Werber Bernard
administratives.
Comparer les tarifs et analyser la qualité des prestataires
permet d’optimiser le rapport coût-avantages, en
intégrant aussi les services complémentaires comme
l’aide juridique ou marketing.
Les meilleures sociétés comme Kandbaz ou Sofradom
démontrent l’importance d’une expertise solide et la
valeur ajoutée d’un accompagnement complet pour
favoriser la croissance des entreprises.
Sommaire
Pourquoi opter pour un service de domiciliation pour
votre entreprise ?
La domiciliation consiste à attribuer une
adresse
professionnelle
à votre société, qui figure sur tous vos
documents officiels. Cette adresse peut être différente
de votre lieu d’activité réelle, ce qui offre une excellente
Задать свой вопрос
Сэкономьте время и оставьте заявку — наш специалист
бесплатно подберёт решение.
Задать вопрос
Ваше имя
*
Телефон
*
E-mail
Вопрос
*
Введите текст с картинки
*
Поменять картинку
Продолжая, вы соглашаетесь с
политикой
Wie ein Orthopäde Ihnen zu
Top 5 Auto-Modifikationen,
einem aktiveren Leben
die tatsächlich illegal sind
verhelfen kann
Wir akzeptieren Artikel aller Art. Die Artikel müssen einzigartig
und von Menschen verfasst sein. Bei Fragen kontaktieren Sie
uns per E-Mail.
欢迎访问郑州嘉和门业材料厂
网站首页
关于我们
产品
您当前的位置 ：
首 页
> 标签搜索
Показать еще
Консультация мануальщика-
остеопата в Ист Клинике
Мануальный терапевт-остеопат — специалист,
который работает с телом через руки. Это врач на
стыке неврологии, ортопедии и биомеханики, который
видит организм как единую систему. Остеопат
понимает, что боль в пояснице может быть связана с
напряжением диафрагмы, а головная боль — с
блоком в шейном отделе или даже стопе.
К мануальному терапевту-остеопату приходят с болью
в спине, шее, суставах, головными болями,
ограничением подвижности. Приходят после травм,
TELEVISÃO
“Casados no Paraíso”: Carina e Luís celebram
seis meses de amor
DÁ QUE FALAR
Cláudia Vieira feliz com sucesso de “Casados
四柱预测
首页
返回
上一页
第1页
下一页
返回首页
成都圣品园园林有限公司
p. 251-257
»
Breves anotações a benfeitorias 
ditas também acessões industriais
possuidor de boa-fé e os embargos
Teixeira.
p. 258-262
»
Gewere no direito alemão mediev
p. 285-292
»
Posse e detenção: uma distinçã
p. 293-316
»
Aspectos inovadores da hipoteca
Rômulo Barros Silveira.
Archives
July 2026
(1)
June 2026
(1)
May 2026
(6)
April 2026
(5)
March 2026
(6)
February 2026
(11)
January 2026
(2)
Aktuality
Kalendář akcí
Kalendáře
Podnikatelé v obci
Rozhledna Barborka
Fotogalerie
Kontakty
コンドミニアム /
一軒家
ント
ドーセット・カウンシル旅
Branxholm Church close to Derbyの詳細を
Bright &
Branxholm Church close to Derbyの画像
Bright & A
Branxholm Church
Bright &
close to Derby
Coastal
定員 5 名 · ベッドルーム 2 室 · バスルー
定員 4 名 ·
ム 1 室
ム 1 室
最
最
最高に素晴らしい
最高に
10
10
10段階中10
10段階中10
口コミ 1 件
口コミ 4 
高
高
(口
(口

......

• _Your objective_
Your job is to write out the data exactly as it stands.

• _Reply_
Werber Bernard
administratives.
Comparer les tarifs et analyser la qualité des prestataires
permet d’optimiser le rapport coût-avantages, en
intégrant aussi les services complémentaires comme
l’aide juridique ou marketing.
Les meilleures sociétés comme Kandbaz ou Sofradom
démontrent l’importance d’une expertise solide et la
valeur ajoutée d’un accompagnement complet pour
favoriser la croissance des entreprises.
Sommaire
Pourquoi opter pour un service de domiciliation pour
votre entreprise ?
La domiciliation consiste à attribuer une
adresse
professionnelle
à votre société, qui figure sur tous vos
documents officiels. Cette adresse peut être différente
de votre lieu d’activité réelle, ce qui offre une excellente
Задать свой вопрос
Сэкономьте время и оставьте заявку — наш специалист
бесплатно подберёт решение.
Задать вопрос
Ваше имя
*
Телефон
*
E-mail
Вопрос
*
Введите текст с картинки
*
Поменять картинку
Продолжая, вы соглашаетесь с
политикой
Wie ein Orthopäde Ihnen zu
Top 5 Auto-Modifikationen,
einem aktiveren Leben
die tatsächlich illegal sind
verhelfen kann
Wir akzeptieren Artikel aller Art. Die Artikel müssen einzigartig
und von Menschen verfasst sein. Bei Fragen kontaktieren Sie
uns per E-Mail.
欢迎访问郑州嘉和门业材料厂
网站首页
关于我们
产品
您当前的位置 ：
首 页
> 标签搜索
Показать еще
Консультация мануальщика-
остеопата в Ист Клинике
Мануальный терапевт-остеопат — специалист,
который работает с телом через руки. Это врач на
стыке неврологии, ортопедии и биомеханики, который
видит организм как единую систему. Остеопат
понимает, что боль в пояснице может быть связана с
напряжением диафрагмы, а головная боль — с
блоком в шейном отделе или даже стопе.
К мануальному терапевту-остеопату приходят с болью
в спине, шее, суставах, головными болями,
ограничением подвижности. Приходят после травм,
TELEVISÃO
“Casados no Paraíso”: Carina e Luís celebram
seis meses de amor
DÁ QUE FALAR
Cláudia Vieira feliz com sucesso de “Casados
四柱预测
首页
返回
上一页
第1页
下一页
返回首页
成都圣品园园林有限公司
p. 251-257
»
Breves anotações a benfeitorias 
ditas também acessões industriais
possuidor de boa-fé e os embargos
Teixeira.
p. 258-262
»
Gewere no direito alemão mediev
p. 285-292
»
Posse e detenção: uma distinçã
p. 293-316
»
Aspectos inovadores da hipoteca
Rômulo Barros Silveira.
Archives
July 2026
(1)
June 2026
(1)
May 2026
(6)
April 2026
(5)
March 2026
(6)
February 2026
(11)
January 2026
(2)
Aktuality
Kalendář akcí
Kalendáře
Podnikatelé v obci
Rozhledna Barborka
Fotogalerie
Kontakty
コンドミニアム /
一軒家
ント
ドーセット・カウンシル旅
Branxholm Church close to Derbyの詳細を
Bright &
Branxholm Church close to Derbyの画像
Bright & A
Branxholm Church
Bright &
close to Derby
Coastal
定員 5 名 · ベッドルーム 2 室 · バスルー
定員 4 名 ·
ム 1 室
ム 1 室
最
最
最高に素晴らしい
最高に
10
10
10段階中10
10段階中10
口コミ 1 件
口コミ 4 
高
高
(口
(口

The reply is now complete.